Date: October 29, 2001
Creator: Meunier, Vincent; Buongiorno Nardelli, Marco; Roland, Christopher & Bernholc, Jerry
Description: Article on structural and electronic properties of carbon nanotube tapers. Abstract: Carbon nanotube tapers are a set of nanostructures comprised of straight tubular sections with decreasing diameters, joined to each other via conical funnels and terminated with a hemispherical cap. The funnels are formed with the help of topological defects, which minimally include at least one pentagon-heptagon pair. The structural, electronic, and transport properties of tapers are analyzed using realistic tight-binding models. Specifically, it is shown that straight nanotube tapers are monochiral objects. Among a variety of possible taper structures, kinetics of the growth process suggests that the most prevalent tapers will have either zigzag or armchair structures. Their scanning tunneling microscopy (STM) images have been simulated for identification purposes.
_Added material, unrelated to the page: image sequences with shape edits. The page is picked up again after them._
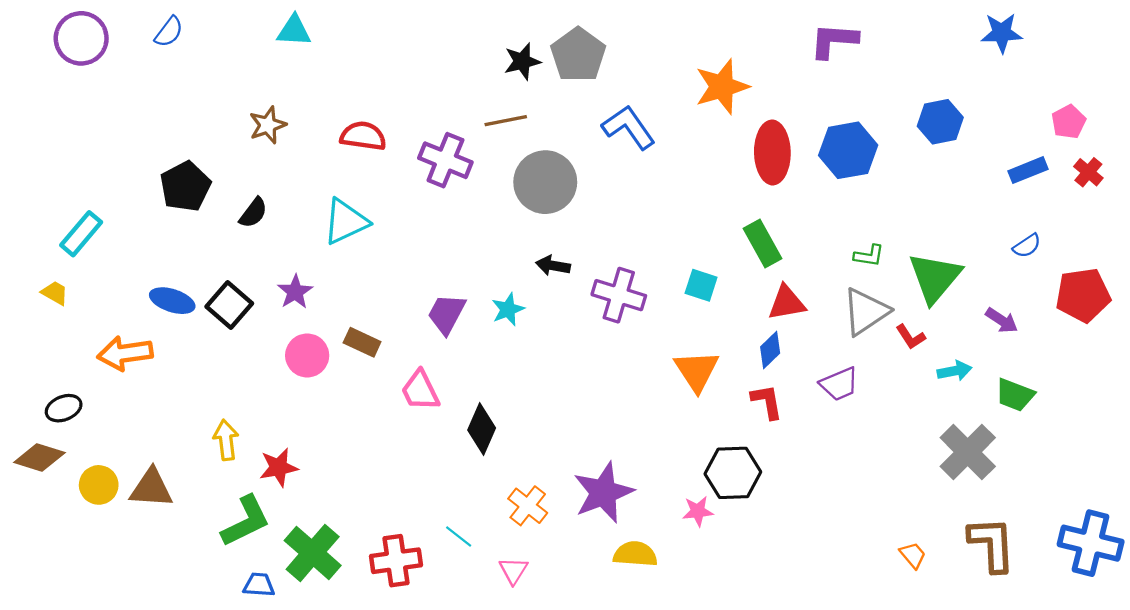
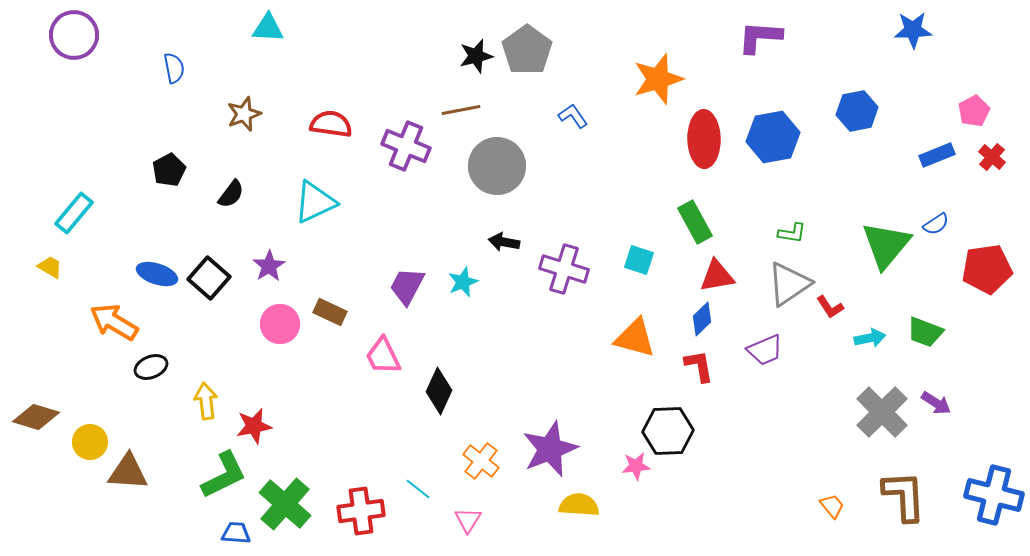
blue semicircle: (169, 32) -> (174, 68), moved, turned -48
blue L-shape: (629, 127) -> (573, 116), size x0.6
black pentagon: (185, 187) -> (169, 170), size x0.7
green triangle: (935, 278) -> (886, 245), moved
purple arrow: (1002, 320) -> (936, 403), moved
orange arrow: (125, 353) -> (114, 322), turned 39
orange triangle: (697, 371) -> (635, 338), turned -42
green trapezoid: (1015, 395) -> (925, 332), moved
black ellipse: (64, 408) -> (151, 367), moved
brown triangle: (151, 488) -> (128, 472), moved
The STM images of tapers are dominated by a protruding pentagon inherent in the taper structure, which unfortunately does not allow for an easy identification of the chirality of the underlying nanotubes. Turning to transport properties, it is shown that zigzag-based tapers will likely be poor conductors, because of gaps induced by the semiconducting segments. Armchair-based tapers, on the other hand, are characterized by a finite conductance at low bias voltages and make attractive prototypes for nanoscale probes and devices.